My husband suffered an injury that resulted in us going without income for a year and me having to cut back significantly on work hours to take care of him.
Now all is well, he is recovered, and we are backing working again. During this time, I placed 2 credit cards with Freedom Debt Relief.
We feel we have gotten misleading information from them. One of the debts has gone to collections, and the other is still with the credit card company.
Both debts have been negotiated, and even with their fees, it is a significant saving from the original amount.
Our ultimate goal is to have any negative items removed from our credit report asap.
We have the funds to pay off both debts in full. However, we would only do that if it helped our credit report; otherwise, we would go through Freedom to pay less.

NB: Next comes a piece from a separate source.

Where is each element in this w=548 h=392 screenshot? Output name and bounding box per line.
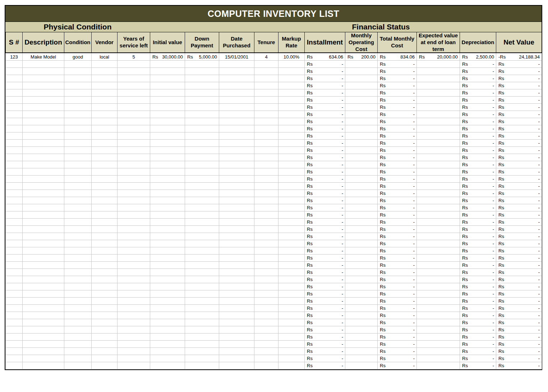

Is it unrealistic to hope that by contacting the credit card and collections agency and offering to pay all or most of the debt owing, that they would be willing or able to remove the collection/delinquent payment from our credit report?
Well, that is an interesting situation for sure.
I can only answer the question based on the information you shared. It seems as if you contracted with Freedom Debt Relief, they were able to obtain some settlements you were happy with, and now your credit score is a higher priority. Did I get that right?
The client agreement you sign when you hire nearly every debt relief company will have a clause in it about the credit report impact, tax consequences, etc. I would be shocked if that was not in your client agreement.
The moment your balance was above 30% of your credit limit, your debt to income ratio was rising, or you fell behind on payments, the credit score impact had begun.
It seems Freedom Debt Relief negotiated some excellent settlements, you are on the hook for the fee already, and rebuilding credit is incredibly easy. See this.
What you seem to be asking for a commonly called a “pay to delete.” There is no guarantee a creditor would do that. Not sure what the benefit is to them since there are some real consequences to doing that and fewer benefits.
Besides, I think the horse is out of the barn already. If you decide to pay the creditors back in full, you would still owe Freedom for the work they have already performed for you. So you’d wind up paying much more in the long run.
My advice would be to stick with Freedom, pay your settlements off and pay Freedom for the services you contracted for, and then focus on improving your credit ASAP.